**Provided records**
/---

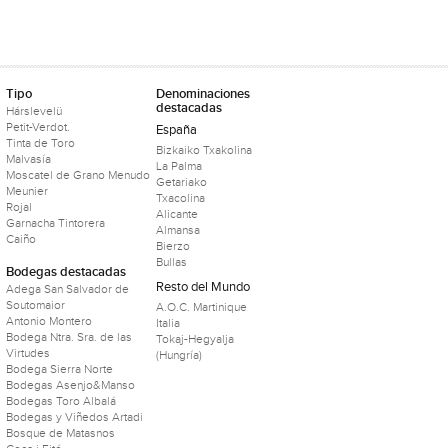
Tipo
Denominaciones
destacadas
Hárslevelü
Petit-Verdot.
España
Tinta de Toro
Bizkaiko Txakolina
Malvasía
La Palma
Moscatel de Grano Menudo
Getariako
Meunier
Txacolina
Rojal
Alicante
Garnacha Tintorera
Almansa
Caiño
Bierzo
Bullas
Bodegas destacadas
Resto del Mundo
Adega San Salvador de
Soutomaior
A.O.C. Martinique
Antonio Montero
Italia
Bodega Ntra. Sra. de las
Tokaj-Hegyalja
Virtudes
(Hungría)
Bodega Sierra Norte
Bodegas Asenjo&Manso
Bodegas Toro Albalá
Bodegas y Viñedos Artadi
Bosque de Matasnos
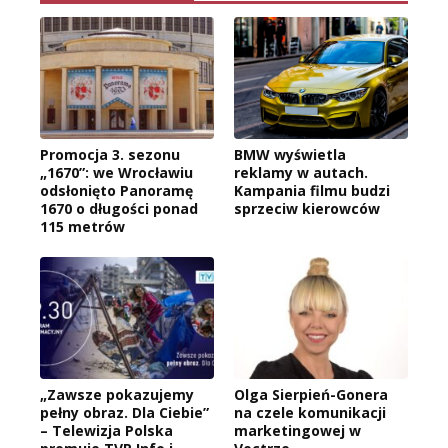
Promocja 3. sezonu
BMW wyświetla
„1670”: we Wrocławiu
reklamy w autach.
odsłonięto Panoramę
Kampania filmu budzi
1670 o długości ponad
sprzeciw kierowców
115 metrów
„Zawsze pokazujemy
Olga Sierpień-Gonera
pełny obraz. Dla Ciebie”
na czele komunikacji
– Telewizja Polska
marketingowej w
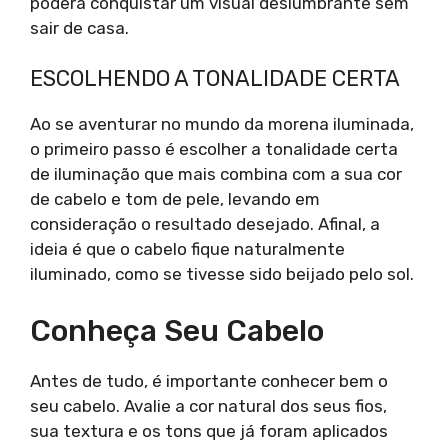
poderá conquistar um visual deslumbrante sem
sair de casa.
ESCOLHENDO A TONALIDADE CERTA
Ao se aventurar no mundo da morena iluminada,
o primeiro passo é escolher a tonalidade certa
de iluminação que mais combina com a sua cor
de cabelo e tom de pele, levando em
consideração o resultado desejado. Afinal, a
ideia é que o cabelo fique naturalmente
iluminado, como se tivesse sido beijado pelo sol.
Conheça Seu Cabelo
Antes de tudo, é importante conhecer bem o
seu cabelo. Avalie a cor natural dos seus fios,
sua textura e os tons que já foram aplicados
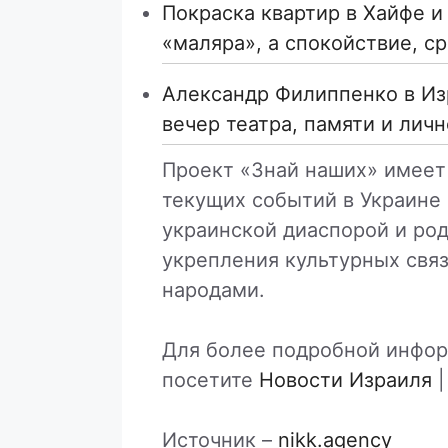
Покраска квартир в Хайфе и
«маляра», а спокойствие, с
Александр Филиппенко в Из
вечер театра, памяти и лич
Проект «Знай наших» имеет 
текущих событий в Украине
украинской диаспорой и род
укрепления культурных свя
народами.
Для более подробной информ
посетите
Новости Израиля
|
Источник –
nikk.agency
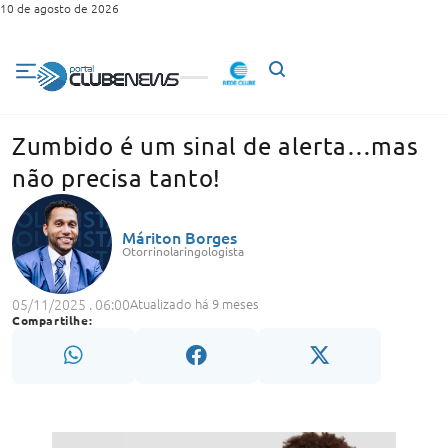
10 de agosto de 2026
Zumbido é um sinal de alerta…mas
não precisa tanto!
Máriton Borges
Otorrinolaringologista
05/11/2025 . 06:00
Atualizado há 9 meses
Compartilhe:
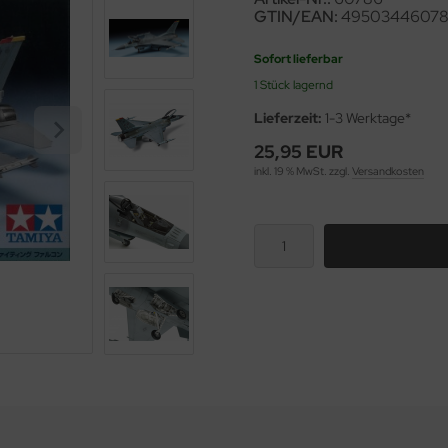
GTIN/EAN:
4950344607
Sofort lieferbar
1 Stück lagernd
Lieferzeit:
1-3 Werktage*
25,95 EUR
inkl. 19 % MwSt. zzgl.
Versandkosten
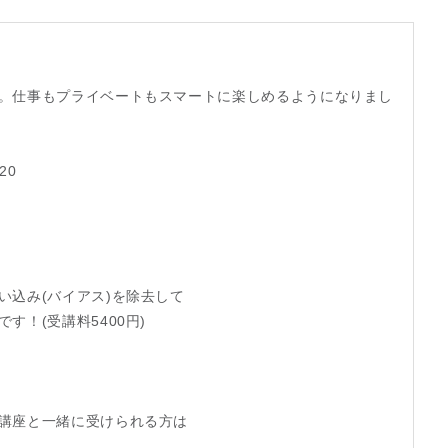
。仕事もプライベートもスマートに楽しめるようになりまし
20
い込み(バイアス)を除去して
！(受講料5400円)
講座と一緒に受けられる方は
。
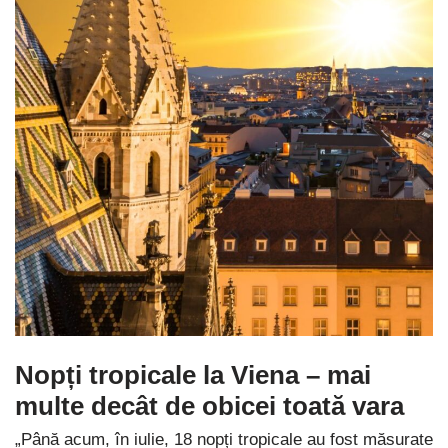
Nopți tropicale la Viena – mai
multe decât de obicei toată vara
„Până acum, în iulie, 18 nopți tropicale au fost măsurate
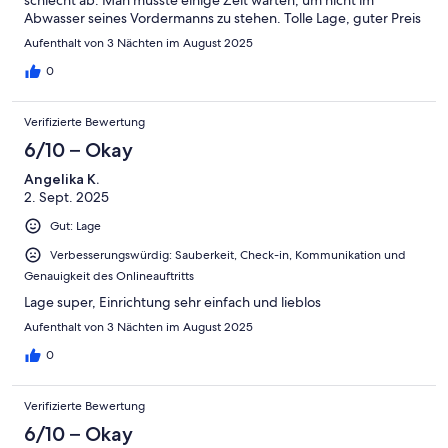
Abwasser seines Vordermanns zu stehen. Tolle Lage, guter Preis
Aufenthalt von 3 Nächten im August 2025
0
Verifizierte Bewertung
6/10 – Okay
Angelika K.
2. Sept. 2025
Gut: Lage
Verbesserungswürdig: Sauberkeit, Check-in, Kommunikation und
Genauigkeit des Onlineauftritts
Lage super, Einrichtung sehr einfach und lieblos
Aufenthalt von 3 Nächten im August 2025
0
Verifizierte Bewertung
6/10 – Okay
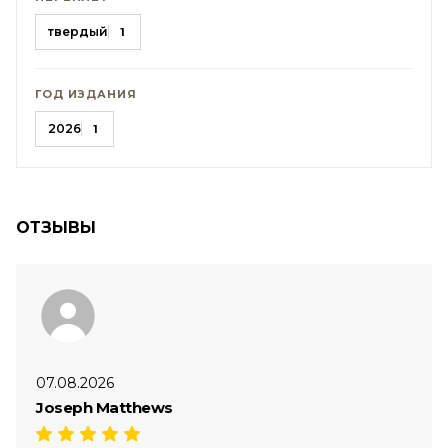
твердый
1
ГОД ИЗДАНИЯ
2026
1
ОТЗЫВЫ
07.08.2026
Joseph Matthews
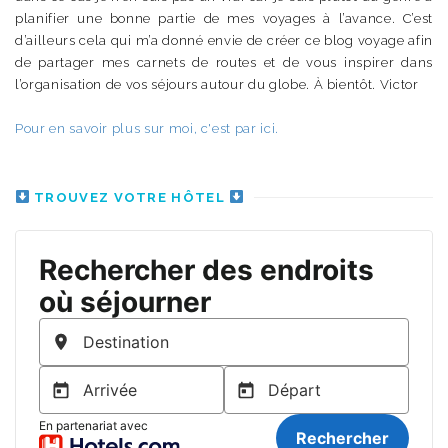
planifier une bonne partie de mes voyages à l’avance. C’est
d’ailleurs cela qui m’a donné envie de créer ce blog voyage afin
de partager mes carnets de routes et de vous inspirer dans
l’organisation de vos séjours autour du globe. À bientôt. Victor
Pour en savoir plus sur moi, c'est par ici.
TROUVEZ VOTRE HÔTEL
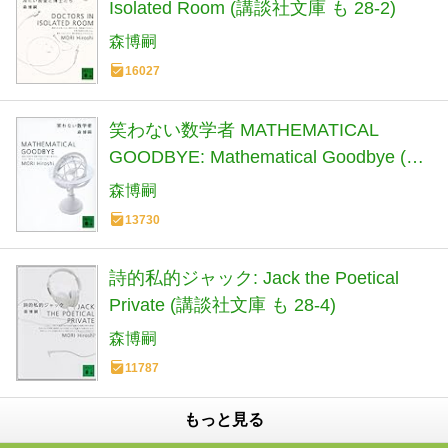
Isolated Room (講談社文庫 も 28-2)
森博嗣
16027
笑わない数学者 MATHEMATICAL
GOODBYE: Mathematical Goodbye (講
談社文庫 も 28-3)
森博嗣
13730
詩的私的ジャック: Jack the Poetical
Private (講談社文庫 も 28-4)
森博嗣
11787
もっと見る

\---
/---

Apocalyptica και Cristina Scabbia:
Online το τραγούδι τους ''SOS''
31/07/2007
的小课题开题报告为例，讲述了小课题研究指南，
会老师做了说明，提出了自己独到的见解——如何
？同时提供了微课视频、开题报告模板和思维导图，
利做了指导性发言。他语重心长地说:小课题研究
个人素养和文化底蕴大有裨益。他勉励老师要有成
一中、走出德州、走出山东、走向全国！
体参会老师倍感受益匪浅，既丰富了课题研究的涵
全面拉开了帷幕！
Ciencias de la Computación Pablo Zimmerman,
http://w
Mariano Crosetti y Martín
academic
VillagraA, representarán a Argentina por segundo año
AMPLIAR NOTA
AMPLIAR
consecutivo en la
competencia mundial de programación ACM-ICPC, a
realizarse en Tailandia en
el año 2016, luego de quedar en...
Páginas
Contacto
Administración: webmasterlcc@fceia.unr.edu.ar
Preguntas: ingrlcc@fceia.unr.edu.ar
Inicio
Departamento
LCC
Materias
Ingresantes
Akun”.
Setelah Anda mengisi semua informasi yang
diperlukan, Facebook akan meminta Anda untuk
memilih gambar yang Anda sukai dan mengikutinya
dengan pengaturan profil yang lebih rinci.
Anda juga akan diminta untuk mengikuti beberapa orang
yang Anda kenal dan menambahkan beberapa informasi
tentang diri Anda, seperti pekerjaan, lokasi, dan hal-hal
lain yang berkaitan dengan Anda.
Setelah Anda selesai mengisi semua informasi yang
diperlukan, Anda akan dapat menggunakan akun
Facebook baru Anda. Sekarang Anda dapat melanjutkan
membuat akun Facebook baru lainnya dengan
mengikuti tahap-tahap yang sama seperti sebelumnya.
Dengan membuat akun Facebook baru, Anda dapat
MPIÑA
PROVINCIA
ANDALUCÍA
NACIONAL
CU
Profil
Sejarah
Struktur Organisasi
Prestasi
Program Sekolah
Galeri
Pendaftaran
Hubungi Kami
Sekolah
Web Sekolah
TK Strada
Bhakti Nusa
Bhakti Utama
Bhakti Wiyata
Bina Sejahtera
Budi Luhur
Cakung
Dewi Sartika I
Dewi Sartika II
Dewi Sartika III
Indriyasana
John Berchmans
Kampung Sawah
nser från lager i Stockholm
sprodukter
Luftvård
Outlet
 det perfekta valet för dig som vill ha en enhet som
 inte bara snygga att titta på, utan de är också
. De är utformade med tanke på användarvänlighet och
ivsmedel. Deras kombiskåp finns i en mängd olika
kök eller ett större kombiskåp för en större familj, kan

\---
/---

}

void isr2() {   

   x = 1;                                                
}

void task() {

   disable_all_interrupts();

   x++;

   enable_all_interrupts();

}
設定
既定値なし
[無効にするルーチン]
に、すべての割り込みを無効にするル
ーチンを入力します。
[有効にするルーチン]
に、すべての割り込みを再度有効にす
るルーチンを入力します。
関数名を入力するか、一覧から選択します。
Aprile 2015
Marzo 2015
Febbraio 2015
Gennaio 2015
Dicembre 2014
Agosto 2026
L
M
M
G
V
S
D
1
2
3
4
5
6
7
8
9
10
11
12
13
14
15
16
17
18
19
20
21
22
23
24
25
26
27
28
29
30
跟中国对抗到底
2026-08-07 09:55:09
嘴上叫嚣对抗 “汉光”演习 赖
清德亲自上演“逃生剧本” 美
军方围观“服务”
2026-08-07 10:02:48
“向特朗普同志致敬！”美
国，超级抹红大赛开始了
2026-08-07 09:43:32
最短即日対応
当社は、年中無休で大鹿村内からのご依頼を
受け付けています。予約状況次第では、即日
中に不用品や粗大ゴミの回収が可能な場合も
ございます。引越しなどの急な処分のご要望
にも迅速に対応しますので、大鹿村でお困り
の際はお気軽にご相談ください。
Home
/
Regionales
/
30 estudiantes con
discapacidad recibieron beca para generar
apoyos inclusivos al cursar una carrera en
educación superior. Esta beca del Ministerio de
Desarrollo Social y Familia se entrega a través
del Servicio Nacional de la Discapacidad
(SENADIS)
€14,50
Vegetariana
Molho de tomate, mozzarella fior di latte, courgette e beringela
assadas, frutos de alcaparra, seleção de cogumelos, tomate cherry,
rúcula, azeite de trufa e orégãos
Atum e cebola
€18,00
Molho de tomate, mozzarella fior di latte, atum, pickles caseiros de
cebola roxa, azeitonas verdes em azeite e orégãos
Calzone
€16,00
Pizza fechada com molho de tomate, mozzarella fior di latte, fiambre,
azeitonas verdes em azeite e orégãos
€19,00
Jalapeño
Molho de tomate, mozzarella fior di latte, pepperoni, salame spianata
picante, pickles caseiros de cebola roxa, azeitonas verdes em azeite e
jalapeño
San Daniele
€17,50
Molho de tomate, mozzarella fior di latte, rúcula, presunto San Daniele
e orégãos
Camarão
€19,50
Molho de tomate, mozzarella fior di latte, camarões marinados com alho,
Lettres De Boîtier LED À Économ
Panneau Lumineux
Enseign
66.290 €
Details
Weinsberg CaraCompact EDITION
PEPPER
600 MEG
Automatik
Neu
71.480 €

\---

**Requirement**
Exact copy, pictures excluded: every line above from the one containing "Petit-Verdot." to the one containing "Александр Филиппенко в Из", inclusive, and nothing more.

**Reply**
Petit-Verdot.
España
Tinta de Toro
Bizkaiko Txakolina
Malvasía
La Palma
Moscatel de Grano Menudo
Getariako
Meunier
Txacolina
Rojal
Alicante
Garnacha Tintorera
Almansa
Caiño
Bierzo
Bullas
Bodegas destacadas
Resto del Mundo
Adega San Salvador de
Soutomaior
A.O.C. Martinique
Antonio Montero
Italia
Bodega Ntra. Sra. de las
Tokaj-Hegyalja
Virtudes
(Hungría)
Bodega Sierra Norte
Bodegas Asenjo&Manso
Bodegas Toro Albalá
Bodegas y Viñedos Artadi
Bosque de Matasnos
Promocja 3. sezonu
BMW wyświetla
„1670”: we Wrocławiu
reklamy w autach.
odsłonięto Panoramę
Kampania filmu budzi
1670 o długości ponad
sprzeciw kierowców
115 metrów
„Zawsze pokazujemy
Olga Sierpień-Gonera
pełny obraz. Dla Ciebie”
na czele komunikacji
– Telewizja Polska
marketingowej w
poderá conquistar um visual deslumbrante sem
sair de casa.
ESCOLHENDO A TONALIDADE CERTA
Ao se aventurar no mundo da morena iluminada,
o primeiro passo é escolher a tonalidade certa
de iluminação que mais combina com a sua cor
de cabelo e tom de pele, levando em
consideração o resultado desejado. Afinal, a
ideia é que o cabelo fique naturalmente
iluminado, como se tivesse sido beijado pelo sol.
Conheça Seu Cabelo
Antes de tudo, é importante conhecer bem o
seu cabelo. Avalie a cor natural dos seus fios,
sua textura e os tons que já foram aplicados
Покраска квартир в Хайфе и
«маляра», а спокойствие, с
Александр Филиппенко в Из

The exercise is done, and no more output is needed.